-- Information given --
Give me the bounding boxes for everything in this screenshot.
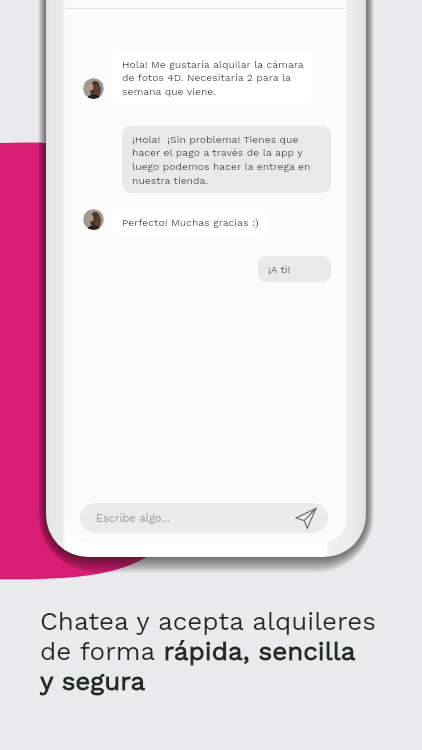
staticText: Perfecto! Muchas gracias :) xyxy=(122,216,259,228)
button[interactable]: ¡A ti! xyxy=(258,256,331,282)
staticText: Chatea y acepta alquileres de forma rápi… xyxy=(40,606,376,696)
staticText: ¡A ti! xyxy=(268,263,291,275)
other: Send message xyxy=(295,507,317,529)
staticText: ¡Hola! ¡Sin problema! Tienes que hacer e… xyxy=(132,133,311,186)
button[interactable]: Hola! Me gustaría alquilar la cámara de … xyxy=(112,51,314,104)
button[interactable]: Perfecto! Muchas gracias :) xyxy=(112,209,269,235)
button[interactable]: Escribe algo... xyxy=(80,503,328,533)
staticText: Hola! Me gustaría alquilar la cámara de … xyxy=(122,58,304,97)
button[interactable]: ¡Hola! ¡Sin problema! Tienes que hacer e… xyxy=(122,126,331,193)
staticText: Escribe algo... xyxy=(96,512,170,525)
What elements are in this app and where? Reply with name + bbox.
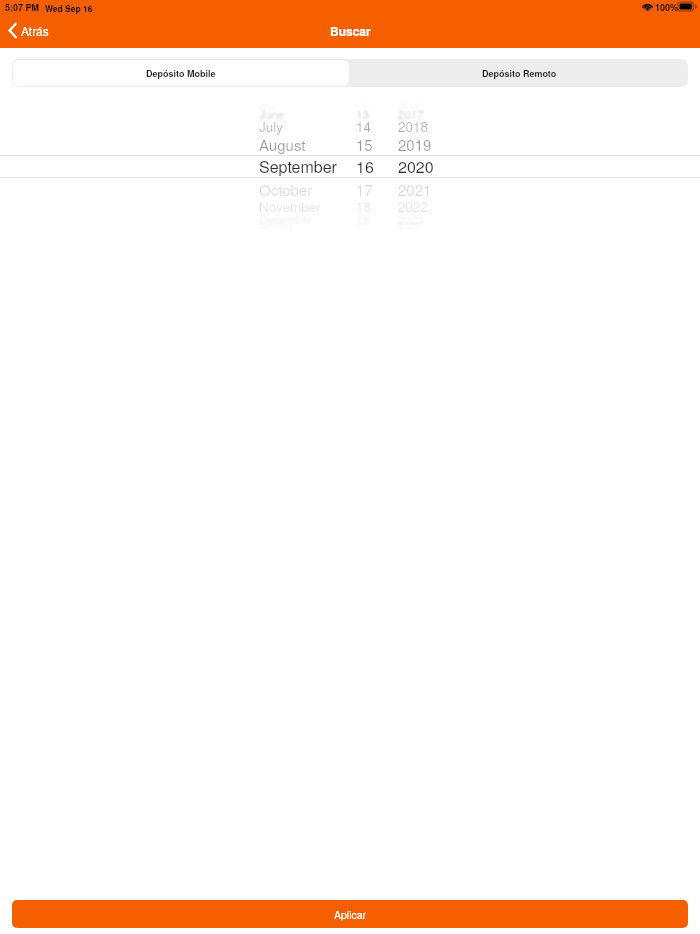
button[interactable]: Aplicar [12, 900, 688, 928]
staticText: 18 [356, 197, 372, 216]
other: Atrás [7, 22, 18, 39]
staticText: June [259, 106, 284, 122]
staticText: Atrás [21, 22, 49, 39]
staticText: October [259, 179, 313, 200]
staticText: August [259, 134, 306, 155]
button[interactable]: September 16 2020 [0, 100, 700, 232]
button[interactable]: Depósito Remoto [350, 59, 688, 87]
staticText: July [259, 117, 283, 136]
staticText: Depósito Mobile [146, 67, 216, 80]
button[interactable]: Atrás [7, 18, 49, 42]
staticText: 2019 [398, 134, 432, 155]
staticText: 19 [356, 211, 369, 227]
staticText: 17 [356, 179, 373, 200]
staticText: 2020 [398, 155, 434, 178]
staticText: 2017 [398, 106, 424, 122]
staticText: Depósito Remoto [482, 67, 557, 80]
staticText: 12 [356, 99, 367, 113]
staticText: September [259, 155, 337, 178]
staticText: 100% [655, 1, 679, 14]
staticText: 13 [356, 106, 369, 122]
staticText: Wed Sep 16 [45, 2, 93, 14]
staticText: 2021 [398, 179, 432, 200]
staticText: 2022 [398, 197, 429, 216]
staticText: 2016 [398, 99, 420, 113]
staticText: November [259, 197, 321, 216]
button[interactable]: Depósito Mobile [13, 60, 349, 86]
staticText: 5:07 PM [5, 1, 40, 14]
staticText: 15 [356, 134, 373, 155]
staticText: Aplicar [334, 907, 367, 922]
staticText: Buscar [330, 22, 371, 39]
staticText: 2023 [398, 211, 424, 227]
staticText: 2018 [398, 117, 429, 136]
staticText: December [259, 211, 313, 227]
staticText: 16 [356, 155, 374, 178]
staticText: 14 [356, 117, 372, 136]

-- What is being asked --
Each line in the data that holds the word "cámara" must be copied.

-- Answer for this exercise --
button[interactable]: Hola! Me gustaría alquilar la cámara de … xyxy=(112,51,314,104)
staticText: Hola! Me gustaría alquilar la cámara de … xyxy=(122,58,304,97)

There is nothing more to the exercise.